The investigators have received full approval from the West Wales Research Ethics
Committee,Committee (reference 16/WA/038, IRAS ID 213050), to carry out this study. Written
informed consent will be sought for all interviews, observations (service users and nurses),
and reviews of reflective diaries or accounts. Copies of the consent forms will be placed in
service users' records or given to the interviewees, as appropriate, and stored by the
research team in a locked cabinet in a locked office. Participants or their consultees will
be free to withdraw or retract their data at any time. Swansea University are the study
sponsors and provide indemnity cover.
Recruitment All 5 care homes from the previous trial (Jordan et al 2015) and 5 new care homes
have opted to participate.
Methods:
The investigators will use interviews, observations and reflective diaries/ accounts with the
participants of 5 previous research sites, and 5 newly recruited care homes.

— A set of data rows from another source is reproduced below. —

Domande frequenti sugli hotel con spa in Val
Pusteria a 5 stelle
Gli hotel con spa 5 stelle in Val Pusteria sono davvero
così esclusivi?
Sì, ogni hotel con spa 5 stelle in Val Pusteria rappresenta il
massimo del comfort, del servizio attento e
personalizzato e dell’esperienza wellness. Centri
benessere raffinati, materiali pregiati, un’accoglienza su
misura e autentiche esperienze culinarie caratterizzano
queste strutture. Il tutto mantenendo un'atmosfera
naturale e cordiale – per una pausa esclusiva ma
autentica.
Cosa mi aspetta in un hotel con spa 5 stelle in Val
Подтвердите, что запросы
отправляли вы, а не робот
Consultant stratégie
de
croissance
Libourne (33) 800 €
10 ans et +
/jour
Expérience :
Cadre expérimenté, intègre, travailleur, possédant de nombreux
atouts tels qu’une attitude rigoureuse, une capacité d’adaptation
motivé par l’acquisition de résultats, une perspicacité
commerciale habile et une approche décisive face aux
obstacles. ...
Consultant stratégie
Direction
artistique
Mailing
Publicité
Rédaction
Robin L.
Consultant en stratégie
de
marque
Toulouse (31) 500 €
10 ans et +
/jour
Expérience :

The investigators propose to explore 2 additions to nurse-led medicines' monitoring:
- Cluster pharmacist or study pharmacist review completed Profiles in a pilot
- Combining administration with the Multiparametric sensor systems (Yang et al 2015) or
electronic version of the Profiles in an audit of interest.

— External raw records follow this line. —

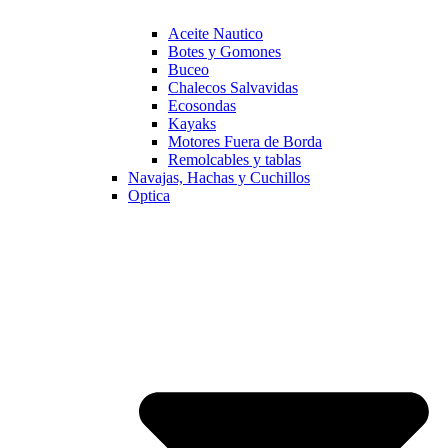
Aceite Nautico
Botes y Gomones
Buceo
Chalecos Salvavidas
Ecosondas
Kayaks
Motores Fuera de Borda
Remolcables y tablas
Navajas, Hachas y Cuchillos
Optica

Data Handling- All data will be anonymised immediately, and kept strictly confidential.
Participants and care homes will be assigned study numbers, and personal names will only
appear on consent forms. A file linking care homes' names and addresses to study numbers will
be stored in a password protected file on a password protected computer in a locked office
used only by the PI. Service users' ages, sex, medicines and medical conditions will be
recorded. Professionals' roles and length of service will be recorded. Data will be managed
in accordance with the Data Protection Act 1998, the Caldicott Guardian, the Research
Governance Framework for Health & Care Research Wales, and the Research Ethics' Committee.
Study documents will be stored in locked filing cabinets in a locked office for sole use of
the PI. All study data will be anonymised before being entered into electronic files, which
will be stored on pass-word protected computers for sole use of the researchers.

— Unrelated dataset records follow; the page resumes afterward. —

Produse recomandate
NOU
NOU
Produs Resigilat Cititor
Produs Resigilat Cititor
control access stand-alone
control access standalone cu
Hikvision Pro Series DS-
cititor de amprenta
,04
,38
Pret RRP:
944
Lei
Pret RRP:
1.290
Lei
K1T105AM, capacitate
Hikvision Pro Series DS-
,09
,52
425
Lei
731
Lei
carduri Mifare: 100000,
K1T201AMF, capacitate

Consent- Prospective service user participants will be approached by their nurses. onsent to
participation will be obtained by a qualified member of staff who is aware of the Mental
Capacity Act 2005. For those without capacity to consent, as this is not a CTIMP, their
consultees will be approached for advice regarding involvement. For many participants the
consultee is a relative in regular contact; however, some service users have no regular
visitors, and rely on professional support. Information sheets (in English and Welsh) and
verbal information will be offered and potential participants will be given at least a week
to decide whether to be observed or interviewed. Residents (or their family or consultees) to
be observed will be asked to sign consent to non-participant observation and review of case
notes.
Service users' and carers' views will be obtained as part of this project.
Anticipated outcome: The enhanced Profiles will offer a measure of care quality that matters
to service users for example, pain, sedation, food and fluid intake and a sustainable
strategy to improve care quality by: a) regular systematic review and transfer of information
to pharmacists and prescribers (Francis 2013, Andrews and Butler 2014, Older People's
Commissioner 2014, Flynn 2015); b) integration with NHS services e.g. contacts with
prescribers, GPs, dentists and opticians; c) pharmacist reviews to optimise medication
regimens for participants.
Outcomes to be reported:
Number and nature of problems addressed (including prescription changes)and understanding of
any changes needed to optimise clinical gain and sustain implementation.